At 11:13 AM 1/7/00 -0700, Jim Green wrote:

The question on the page is "Why, if both Q-things and W-things are both
mechanical work, what then is the difference between W and Q if any?" The
answer is that Q-things change the entropy and W-things do not.

Hmmm. The way I use the symbols Q and W, the question is phrased in a way
that is highly likely to produce confusion, and the suggested answer just
increases the probability of confusion.

In many situations, it's bad luck to talk about Q-things as being distinct
from W-things.


To be specific, let's consider the case of a brick connected to a piston in
a cylinder full of ideal gas.

B
|
| | |
| | |
|=====|
| G |
| G |
| G |
|____G|


We can even imagine that the brick is oscillating up and down in response
to its weight, its inertia, and the gas-pressure on the piston. The
oscillation repeatedly transfers energy between the gas and the brick. We
arrange the following conditions:
a) the piston velocity is sufficiently small (timescale not too short),
b) frictional losses are sufficiently small, and
c) the walls of the cylinder are sufficiently well thermally insulated
(timescale not too long) ...
... so that we can invoke the adiabatic approximation.

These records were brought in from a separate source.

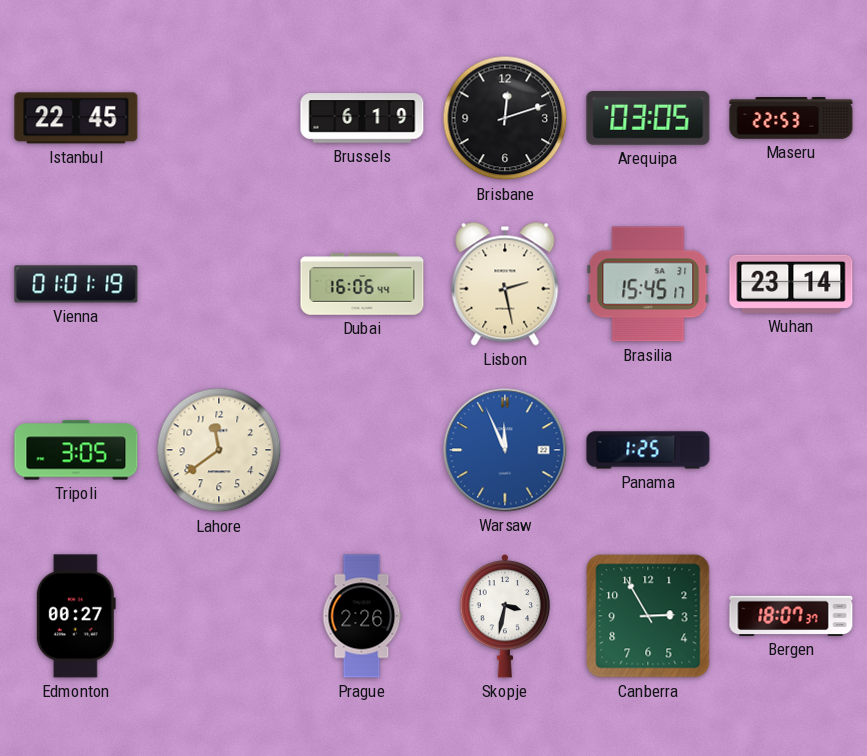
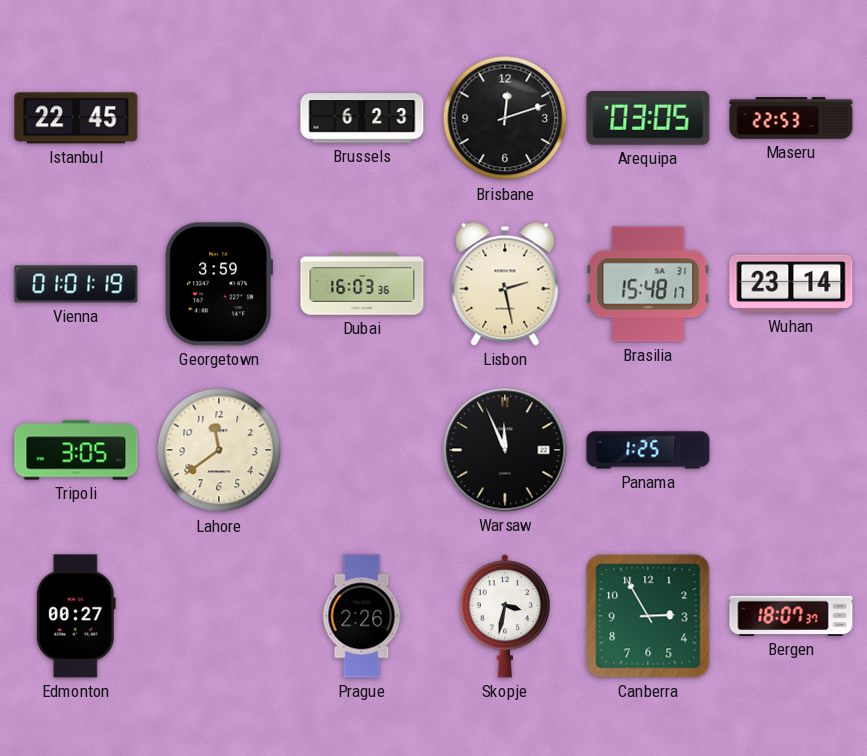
Brussels: 6:19 -> 6:23
Georgetown: none -> 3:59
Dubai: 16:06 -> 16:03
Brasilia: 15:45 -> 15:48
Warsaw dial: blue -> black
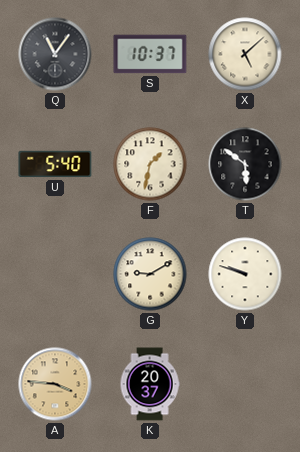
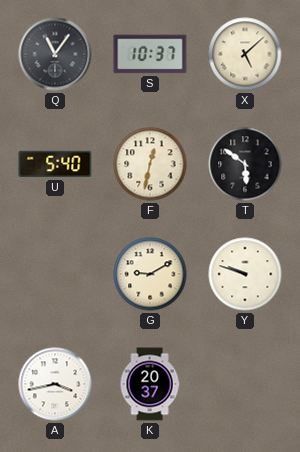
F: 1:32 -> 12:32
A: 3:46 -> 3:43
A dial: champagne -> white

The question arises, should the energy transfer be considered dQ or dW?
Answer: NO! Neither one.



A) Yes, energy can be transferred.
B) Yes, energy can be subdivided as dQ + dW.
*) But no, please don't crossbreed those two ideas.
In general, energy transfers cannot be subdivided.

We can escape from the mess by writing multiple equations:
dE(brick) = dQ(brick) + dW(brick)
dE(gas) = dQ(gas) + dW(gas)

where the "d" operator denotes a change in the properties of a *single*
subsystem, not a transfer from one subsystem to another.

We can also invoke the principle of conservation of energy,
dE(brick) + dE(gas) = 0

Now it turns out that dQ(brick) vanishes (because we are not coupling to
its internal degrees of freedom) and dW(gas) also vanishes (because it the
gas is ideal). Hence we can conclude
dQ(gas) = -dW(brick)

-------------

To reiterate, it is begging for trouble to ask whether the "process"
transfers dQ or dW. In fact the whole point of this process is that it
converts dQ(gas) to dW(brick) and back again.

==========================


Now, let's return to the question

what then is the difference between W and Q if any?"

It turns out that (depending on details of how we play the game) it might
be operationally difficult to tell whether a black box is internally doing
a W-thing or a Q-thing.

By way of illustration, contrast the gas cylinder with another cylinder
containing no gas but a spring instead.


B B
| |
| | | | | |
| | | | | |
|=====| |=====|
| G | | S |
| G | | S |
| G | | S |
|____G| |__S__|



If (big if) we stipulate that we will not look inside the cylinder, then
(with an artfully chosen spring) it could be arbitrarily difficult to tell
the difference between the two cylinders. Recall that we are assuming that
the timescale is short enough to disallow significant transfer of thermal
energy through the walls of the cylinder.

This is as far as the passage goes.